The band is rounded out by drummer Brian Kotzur of Silver Jews, pianist Tony Crow, singer Jordan Caress, and guitarist Chris Scruggs - Scruggs as in the grandson of Earl - this is a top notch collaboration of musicians.
So, I've listed the influences and ingredients, but what does Leon III sound like? Downtrodden folk rock might be the best descriptive. Stepanian's gruff vocals combined with the softer textures laid down behind him is an intoxicating presentation. For me, the familiarity with Wrinkle Neck Mules' jubilance made it an even more disconcerting experience at first. It's not a challenging listen, but it's a challenge to absorb this album. The reward is worth repeated listens.

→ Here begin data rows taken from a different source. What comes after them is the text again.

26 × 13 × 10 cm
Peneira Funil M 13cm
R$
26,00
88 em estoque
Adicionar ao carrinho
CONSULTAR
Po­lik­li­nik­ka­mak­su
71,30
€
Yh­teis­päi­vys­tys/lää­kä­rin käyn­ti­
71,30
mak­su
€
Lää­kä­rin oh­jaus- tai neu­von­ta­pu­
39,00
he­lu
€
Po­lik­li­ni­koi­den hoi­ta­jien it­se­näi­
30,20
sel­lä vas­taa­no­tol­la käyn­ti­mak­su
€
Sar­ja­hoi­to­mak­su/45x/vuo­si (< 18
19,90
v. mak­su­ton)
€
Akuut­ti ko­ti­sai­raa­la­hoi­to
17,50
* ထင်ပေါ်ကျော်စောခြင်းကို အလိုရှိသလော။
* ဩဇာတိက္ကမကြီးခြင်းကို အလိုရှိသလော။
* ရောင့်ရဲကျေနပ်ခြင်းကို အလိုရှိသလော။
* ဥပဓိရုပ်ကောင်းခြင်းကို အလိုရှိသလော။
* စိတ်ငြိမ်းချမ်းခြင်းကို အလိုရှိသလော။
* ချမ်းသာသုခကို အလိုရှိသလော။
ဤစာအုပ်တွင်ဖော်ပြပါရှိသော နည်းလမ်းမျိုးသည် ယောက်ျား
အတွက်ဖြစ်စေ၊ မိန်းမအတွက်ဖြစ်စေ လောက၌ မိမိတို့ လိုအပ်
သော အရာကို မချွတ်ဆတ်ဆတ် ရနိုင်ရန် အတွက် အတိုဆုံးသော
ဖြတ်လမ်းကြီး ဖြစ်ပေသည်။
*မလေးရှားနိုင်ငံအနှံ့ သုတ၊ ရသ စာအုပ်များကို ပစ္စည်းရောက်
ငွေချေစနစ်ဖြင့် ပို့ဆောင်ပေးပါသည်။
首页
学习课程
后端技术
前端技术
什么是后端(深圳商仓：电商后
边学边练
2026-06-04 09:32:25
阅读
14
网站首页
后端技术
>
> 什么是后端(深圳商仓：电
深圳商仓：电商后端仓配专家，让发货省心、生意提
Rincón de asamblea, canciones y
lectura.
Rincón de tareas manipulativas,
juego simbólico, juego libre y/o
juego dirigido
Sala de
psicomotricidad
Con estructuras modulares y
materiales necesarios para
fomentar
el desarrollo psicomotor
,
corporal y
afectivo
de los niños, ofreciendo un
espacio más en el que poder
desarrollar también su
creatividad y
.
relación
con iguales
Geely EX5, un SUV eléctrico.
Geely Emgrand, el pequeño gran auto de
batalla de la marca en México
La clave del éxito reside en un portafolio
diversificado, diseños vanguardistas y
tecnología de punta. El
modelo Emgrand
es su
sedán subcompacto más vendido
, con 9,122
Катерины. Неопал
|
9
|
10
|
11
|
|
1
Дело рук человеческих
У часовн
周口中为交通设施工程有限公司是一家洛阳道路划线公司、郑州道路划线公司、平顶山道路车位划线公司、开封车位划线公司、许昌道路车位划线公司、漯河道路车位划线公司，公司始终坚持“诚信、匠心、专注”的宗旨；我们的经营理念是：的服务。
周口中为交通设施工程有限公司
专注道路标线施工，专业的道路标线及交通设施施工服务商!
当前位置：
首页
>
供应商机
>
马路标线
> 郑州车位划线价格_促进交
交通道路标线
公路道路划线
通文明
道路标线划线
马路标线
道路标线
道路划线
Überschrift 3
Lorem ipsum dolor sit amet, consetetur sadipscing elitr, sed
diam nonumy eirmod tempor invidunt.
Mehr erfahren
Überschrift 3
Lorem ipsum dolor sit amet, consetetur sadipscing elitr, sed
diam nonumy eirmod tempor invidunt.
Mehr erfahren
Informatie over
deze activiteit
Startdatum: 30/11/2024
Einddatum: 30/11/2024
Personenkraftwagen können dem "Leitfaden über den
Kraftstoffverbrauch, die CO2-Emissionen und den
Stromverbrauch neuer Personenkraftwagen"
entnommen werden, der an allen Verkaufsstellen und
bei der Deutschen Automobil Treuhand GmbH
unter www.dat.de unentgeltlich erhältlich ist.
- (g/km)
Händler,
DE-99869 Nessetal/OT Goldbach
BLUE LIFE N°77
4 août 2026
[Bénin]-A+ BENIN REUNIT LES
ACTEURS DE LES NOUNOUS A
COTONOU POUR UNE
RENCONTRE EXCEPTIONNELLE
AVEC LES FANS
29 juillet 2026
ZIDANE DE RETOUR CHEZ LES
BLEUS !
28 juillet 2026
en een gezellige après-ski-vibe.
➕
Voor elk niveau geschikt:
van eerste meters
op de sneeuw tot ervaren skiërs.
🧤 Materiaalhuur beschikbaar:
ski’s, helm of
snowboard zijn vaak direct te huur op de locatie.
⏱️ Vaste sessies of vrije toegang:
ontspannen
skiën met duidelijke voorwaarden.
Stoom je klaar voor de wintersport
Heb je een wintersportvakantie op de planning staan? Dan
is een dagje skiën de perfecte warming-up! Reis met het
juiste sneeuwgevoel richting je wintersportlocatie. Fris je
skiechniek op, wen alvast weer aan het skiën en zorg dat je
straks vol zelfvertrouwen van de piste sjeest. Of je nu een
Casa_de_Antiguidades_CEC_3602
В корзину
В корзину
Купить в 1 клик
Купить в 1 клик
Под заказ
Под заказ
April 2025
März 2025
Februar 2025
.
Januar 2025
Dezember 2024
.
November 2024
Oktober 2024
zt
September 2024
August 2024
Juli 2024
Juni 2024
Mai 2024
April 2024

The album is meant to be digested as a whole, but there are a few standout tracks for me. "Faded Mountain" is driven by bass and drums, punctuated by piano and steel guitar. It's one of the quieter moments on Leon III, but the simplicity of the sounds and the poetry of the lyrics make it one of the more poignant.
"Alberta" is the heart of this record. It's a slow build of a song about realizing you'll never have it all. The progression of this track will raise the hairs on your arms - horns push the horizon higher and Stepanian's yearning grows then fades. It's an emotional trip.
"Between the Saddle and the Ground" talks about the swiftness in which salvation can be found, even in the fleeting moments. It's constructed around a William Camden quote referred to on the Dead's "China Doll." The tune is reverential to the Dead, but the sound is pure epic Americana.
Leon III isn't an easy album to love, but once you've let it seep in for a few listens, it won't leave your mind or soul. This is emotional, intelligent, artful music in an era of throwaway culture. If you dig Wrinkle Neck Mules, Silver Jews, Wilco, or any act in between, it's well worth your investment to give this record a few spins.